[webkit-changes] [176617] trunk/Source/WebCore

[timothy_horton]

Title: [176617] trunk/Source/WebCore

Revision

176617

Author

timothy_hor...@apple.com

Date

2014-12-01 17:29:43 -0800 (Mon, 01 Dec 2014)

Log Message

Null deref under TextIndicator::createWithSelectionInFrame using find-in-page on bugzilla
https://bugs.webkit.org/show_bug.cgi?id=139164
<rdar://problem/19107247>

Reviewed by Beth Dakin.

* page/TextIndicator.cpp:
(WebCore::TextIndicator::createWithSelectionInFrame):
Null-check the ImageBuffer in addition to the Image.

Modified Paths

• trunk/Source/WebCore/ChangeLog
• trunk/Source/WebCore/page/TextIndicator.cpp

Diff

Modified: trunk/Source/WebCore/ChangeLog (176616 => 176617)
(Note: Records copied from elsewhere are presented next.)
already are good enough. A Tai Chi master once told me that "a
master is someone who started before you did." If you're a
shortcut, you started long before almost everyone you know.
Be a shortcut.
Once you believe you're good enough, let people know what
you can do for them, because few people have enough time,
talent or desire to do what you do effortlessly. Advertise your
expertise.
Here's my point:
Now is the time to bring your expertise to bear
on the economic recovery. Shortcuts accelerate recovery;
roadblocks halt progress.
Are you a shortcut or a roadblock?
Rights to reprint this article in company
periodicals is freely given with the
--- trunk/Source/WebCore/ChangeLog	2014-12-02 01:16:04 UTC (rev 176616)
+++ trunk/Source/WebCore/ChangeLog	2014-12-02 01:29:43 UTC (rev 176617)
@@ -1,3 +1,15 @@
+2014-12-01  Tim Horton  <timothy_hor...@apple.com>
+
+        Null deref under TextIndicator::createWithSelectionInFrame using find-in-page on bugzilla
+        https://bugs.webkit.org/show_bug.cgi?id=139164
+        <rdar://problem/19107247>
+
+        Reviewed by Beth Dakin.
+
+        * page/TextIndicator.cpp:
+        (WebCore::TextIndicator::createWithSelectionInFrame):
+        Null-check the ImageBuffer in addition to the Image.
+
 2014-12-01  Anders Carlsson  <ander...@apple.com>
 
         Remove IWebCookieManager on Windows

Modified: trunk/Source/WebCore/page/TextIndicator.cpp (176616 => 176617)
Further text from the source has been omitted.